2/n Firstly, we've got studies that probably or definitely did not take place as described. I'd not include these in any analysis, certainly not an aggregate model
3/n We've got a few case series that are just a bit of a waste of time - without even controlling for age, these provide no useful evidence even as part of an aggregate model
4/n Similarly, we've got these awful analyses of mass drug administration programs in Africa, where both studies did an almost identical analysis that also ignored that these programs were halted during COVID-19. Definitely not useful as evidence
5/n (There are, of course, way more issues with both the ecological trials and case series, but let's just look at the most obvious stuff here)
6/n Then, we've got some more studies that should probably be excluded due to their low quality.
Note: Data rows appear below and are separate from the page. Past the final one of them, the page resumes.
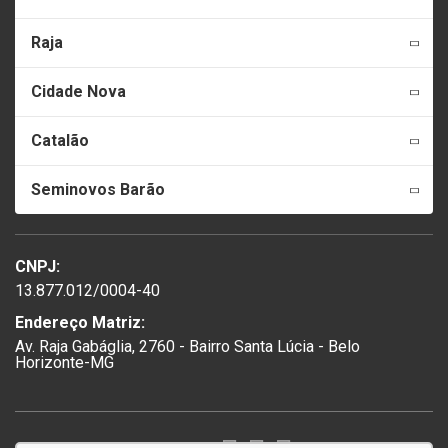
Raja
Cidade Nova
Catalão
Seminovos Barão
CNPJ:
13.877.012/0004-40
Endereço Matriz:
Av. Raja Gabáglia, 2760 - Bairro Santa Lúcia - Belo
Horizonte-MG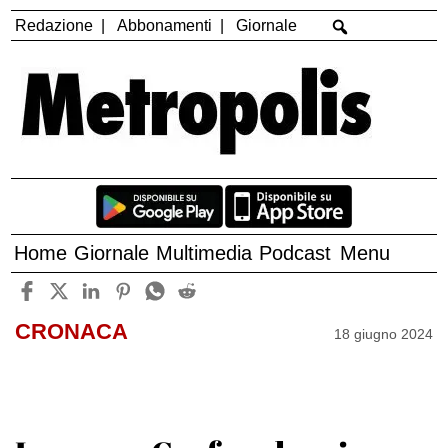
Redazione
Abbonamenti
Giornale
Home
Giornale
Multimedia
Podcast
Menu
CRONACA
18 giugno 2024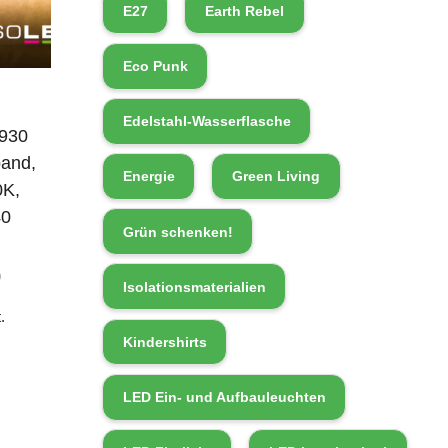
E27
Earth Rebel
Eco Punk
Edelstahl-Wasserflasche
930
band,
Energie
Green Living
0K,
40
Grün schenken!
0
Isolationsmaterialien
.
Kindershirts
LED Ein- und Aufbauleuchten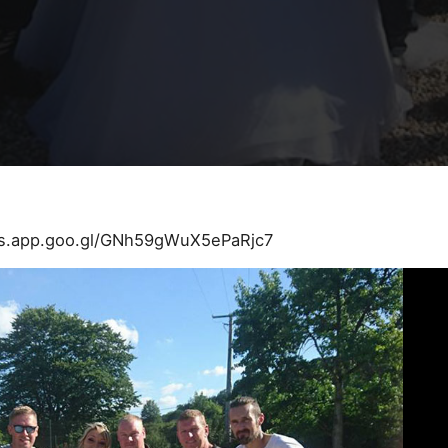
os.app.goo.gl/GNh59gWuX5ePaRjc7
We've got this study, in which there were only 34 people taking ivermectin, and thus little hope of controlling for confounding
7/n We've got quite a few observational studies that didn't control for really key confounding variables, for example this paper where the control group was clearly much sicker at baseline. Also, mistakes in the tables
8/n We've got randomized trials that have really serious errors, such as Babalola with numerous numeric mistakes or Shoumann where the authors admitted to breaking randomization in the methods, and Okumus which 'randomized' by alternating
9/n We've also got stuff in here that doesn't give us nearly enough information to include in a meta-analysis. In one memorable instance this includes a slide tweeted by a single, anonymous account
10/n If you were to ask which trials I would definitely not include in any meta-analysis due to extremely low quality, serious issues with bias, or potential fabrication, you'd end up with this
11/n But even beyond this, there's so much weirdness in this website. For example, the authors take studies where there's a tiny relative risk difference between the outcome, but use the inverse to show a tiny point estimate
12/n For instance, in this study 108/110 people in the ivermectin group were discharged compared to 124/144 in the control, or a 14% increase in the relative likelihood of being discharged if you took ivermectin
13/n Instead, based on a pretty dubious logistic regression in the initial paper, the authors have taken the ratio of NOT being discharged, which has the impact of massively exaggerating the effect, from a 14% to a 87% benefit
14/n And then, the numerous examples where the authors contradict their own methodology (always in favour of ivermectin, of course)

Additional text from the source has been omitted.